**EXERCISE PROMPT**. Return all the lines below in which the string "Jump" appears.

Segment Start: DATA UNDER STUDY

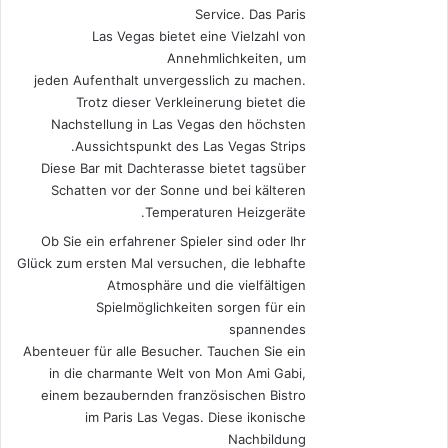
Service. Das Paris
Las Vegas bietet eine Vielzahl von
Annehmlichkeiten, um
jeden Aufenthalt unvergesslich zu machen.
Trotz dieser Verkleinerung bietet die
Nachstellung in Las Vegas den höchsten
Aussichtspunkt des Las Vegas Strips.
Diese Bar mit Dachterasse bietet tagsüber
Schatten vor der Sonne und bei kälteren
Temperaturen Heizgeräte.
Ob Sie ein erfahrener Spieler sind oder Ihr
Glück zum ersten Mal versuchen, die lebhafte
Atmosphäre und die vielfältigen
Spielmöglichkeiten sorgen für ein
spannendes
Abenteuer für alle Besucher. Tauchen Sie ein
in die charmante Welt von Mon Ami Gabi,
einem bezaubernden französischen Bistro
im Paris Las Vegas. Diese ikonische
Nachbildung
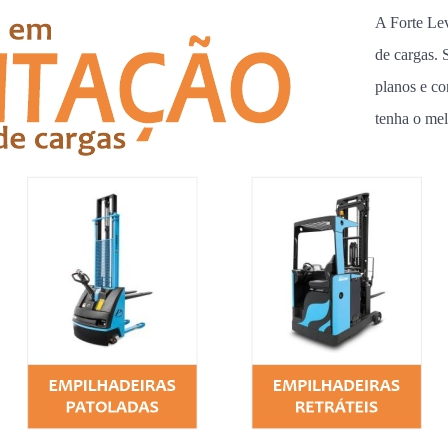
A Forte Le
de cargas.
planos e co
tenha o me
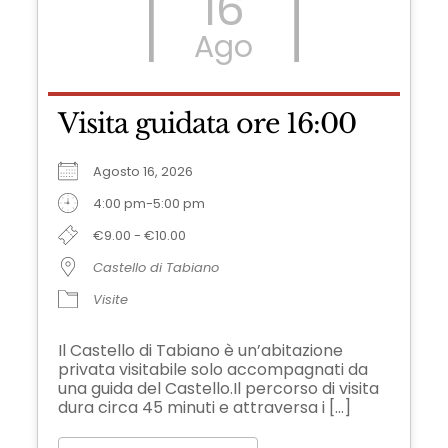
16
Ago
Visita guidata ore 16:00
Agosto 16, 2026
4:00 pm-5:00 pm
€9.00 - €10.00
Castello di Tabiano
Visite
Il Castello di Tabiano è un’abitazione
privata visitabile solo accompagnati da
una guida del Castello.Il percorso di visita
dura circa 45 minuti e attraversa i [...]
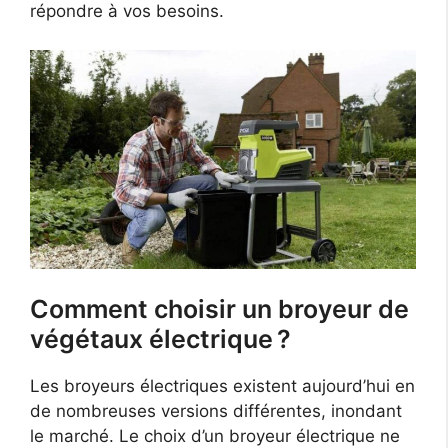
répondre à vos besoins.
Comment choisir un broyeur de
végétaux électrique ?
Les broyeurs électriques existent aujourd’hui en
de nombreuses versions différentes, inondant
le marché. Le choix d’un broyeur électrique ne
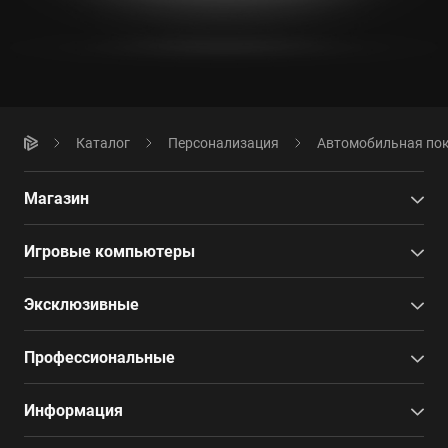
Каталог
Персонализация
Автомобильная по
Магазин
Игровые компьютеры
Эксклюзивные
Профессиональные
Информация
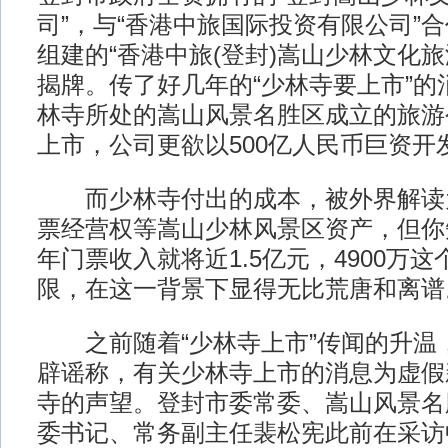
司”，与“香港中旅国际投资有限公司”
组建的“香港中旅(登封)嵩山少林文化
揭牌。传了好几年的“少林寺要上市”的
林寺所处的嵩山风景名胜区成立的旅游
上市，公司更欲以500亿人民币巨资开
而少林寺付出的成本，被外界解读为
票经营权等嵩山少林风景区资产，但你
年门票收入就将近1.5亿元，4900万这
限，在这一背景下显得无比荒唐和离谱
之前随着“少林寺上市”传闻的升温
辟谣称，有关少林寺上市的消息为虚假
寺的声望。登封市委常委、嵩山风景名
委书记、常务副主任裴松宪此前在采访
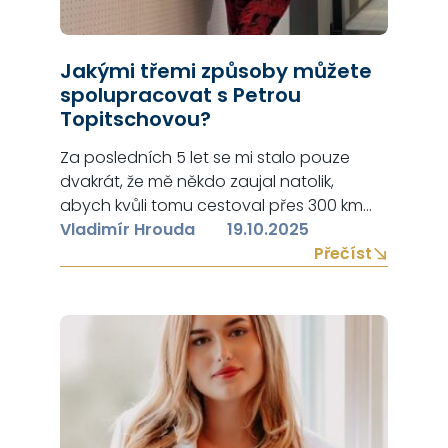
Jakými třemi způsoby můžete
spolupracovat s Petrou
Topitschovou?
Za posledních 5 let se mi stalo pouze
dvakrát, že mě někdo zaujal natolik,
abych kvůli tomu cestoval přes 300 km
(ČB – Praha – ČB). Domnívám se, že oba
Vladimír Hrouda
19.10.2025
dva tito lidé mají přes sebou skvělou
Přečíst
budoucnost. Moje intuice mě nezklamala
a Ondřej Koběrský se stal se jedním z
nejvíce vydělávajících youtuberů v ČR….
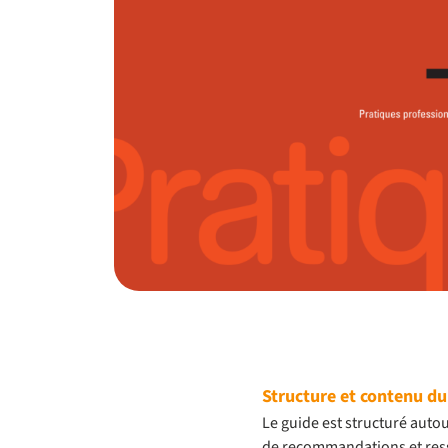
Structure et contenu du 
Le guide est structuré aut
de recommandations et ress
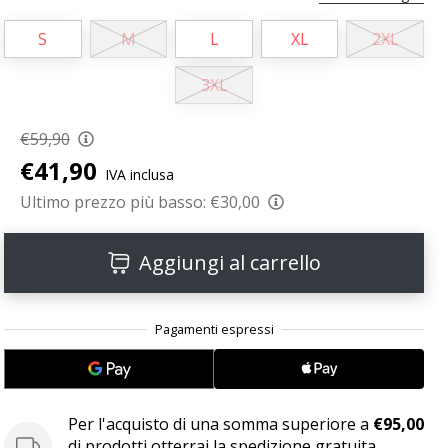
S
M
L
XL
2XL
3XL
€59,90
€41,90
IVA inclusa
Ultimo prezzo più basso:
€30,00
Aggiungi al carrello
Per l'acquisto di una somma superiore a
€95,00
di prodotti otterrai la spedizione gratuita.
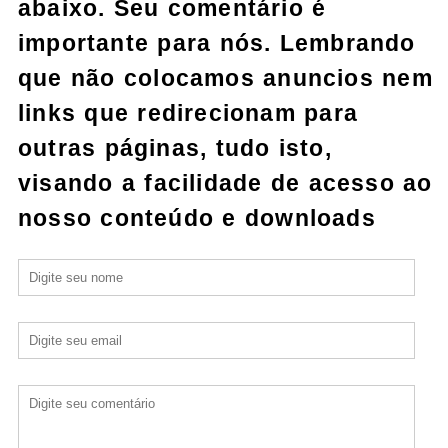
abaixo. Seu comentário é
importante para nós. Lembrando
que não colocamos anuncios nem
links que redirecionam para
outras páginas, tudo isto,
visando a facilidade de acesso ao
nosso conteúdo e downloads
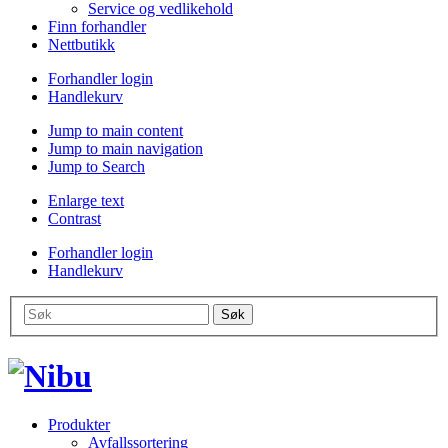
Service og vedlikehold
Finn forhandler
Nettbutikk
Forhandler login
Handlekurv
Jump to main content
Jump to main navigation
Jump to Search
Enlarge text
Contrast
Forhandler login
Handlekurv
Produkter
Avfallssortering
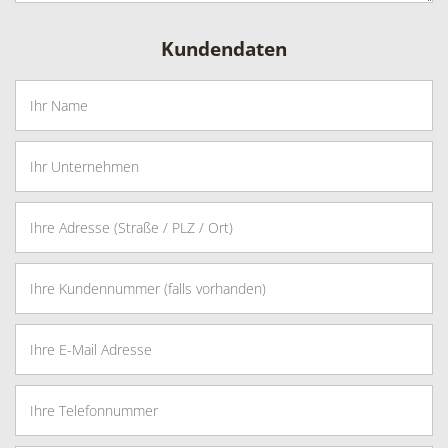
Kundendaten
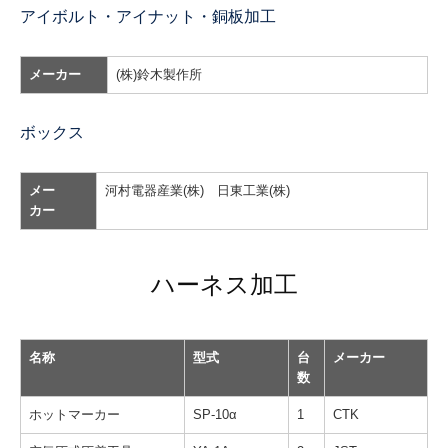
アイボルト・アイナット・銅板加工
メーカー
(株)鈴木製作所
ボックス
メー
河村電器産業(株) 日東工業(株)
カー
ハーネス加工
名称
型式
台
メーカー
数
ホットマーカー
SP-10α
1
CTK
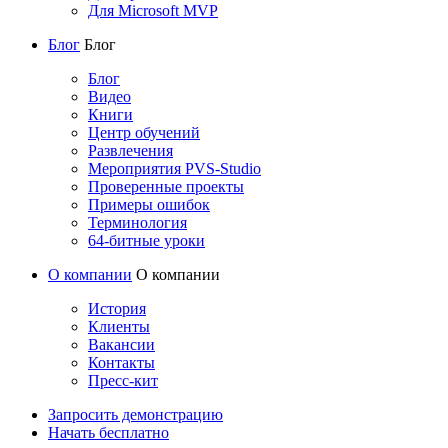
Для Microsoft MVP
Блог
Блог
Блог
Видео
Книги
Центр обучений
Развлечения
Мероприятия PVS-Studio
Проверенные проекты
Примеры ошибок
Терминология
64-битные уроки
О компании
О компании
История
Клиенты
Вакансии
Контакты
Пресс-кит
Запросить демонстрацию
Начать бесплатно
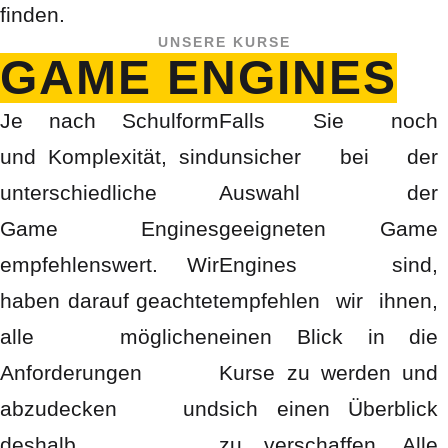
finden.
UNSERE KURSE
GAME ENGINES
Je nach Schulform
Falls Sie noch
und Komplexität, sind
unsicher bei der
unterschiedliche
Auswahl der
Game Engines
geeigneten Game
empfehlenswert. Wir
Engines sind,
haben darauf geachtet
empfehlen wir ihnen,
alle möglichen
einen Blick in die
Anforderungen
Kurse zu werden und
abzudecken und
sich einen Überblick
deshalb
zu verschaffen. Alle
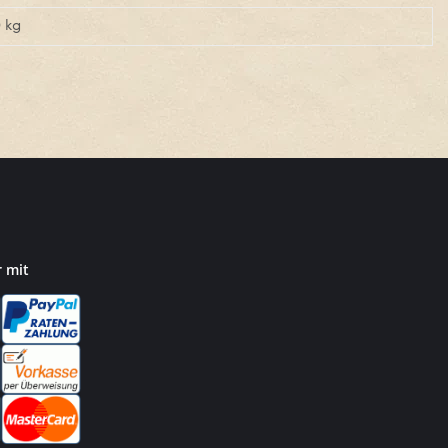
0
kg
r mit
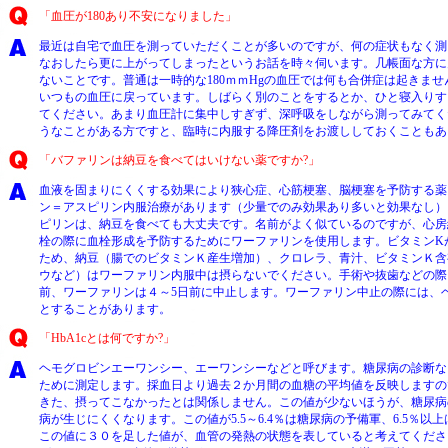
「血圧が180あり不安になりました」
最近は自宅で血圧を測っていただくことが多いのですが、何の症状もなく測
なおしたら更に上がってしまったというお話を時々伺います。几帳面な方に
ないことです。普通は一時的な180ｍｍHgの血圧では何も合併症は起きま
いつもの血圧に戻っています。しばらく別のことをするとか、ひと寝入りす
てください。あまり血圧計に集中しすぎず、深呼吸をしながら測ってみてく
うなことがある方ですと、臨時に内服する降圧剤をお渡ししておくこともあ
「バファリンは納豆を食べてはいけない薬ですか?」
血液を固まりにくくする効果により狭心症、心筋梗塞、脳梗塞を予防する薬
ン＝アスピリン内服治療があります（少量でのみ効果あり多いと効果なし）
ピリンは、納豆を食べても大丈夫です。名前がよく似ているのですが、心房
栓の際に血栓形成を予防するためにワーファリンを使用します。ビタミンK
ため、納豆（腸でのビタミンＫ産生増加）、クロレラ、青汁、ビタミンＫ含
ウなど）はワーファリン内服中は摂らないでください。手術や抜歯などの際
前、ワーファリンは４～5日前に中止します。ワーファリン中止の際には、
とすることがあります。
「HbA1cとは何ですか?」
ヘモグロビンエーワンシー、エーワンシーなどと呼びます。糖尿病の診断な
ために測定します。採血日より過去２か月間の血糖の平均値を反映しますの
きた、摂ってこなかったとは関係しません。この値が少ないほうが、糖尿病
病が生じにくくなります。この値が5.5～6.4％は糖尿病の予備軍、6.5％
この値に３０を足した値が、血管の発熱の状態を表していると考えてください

Segment End: DATA UNDER STUDY

**SOLVED PROBLEM**.
Jump to main content
Jump to main navigation
Jump to Search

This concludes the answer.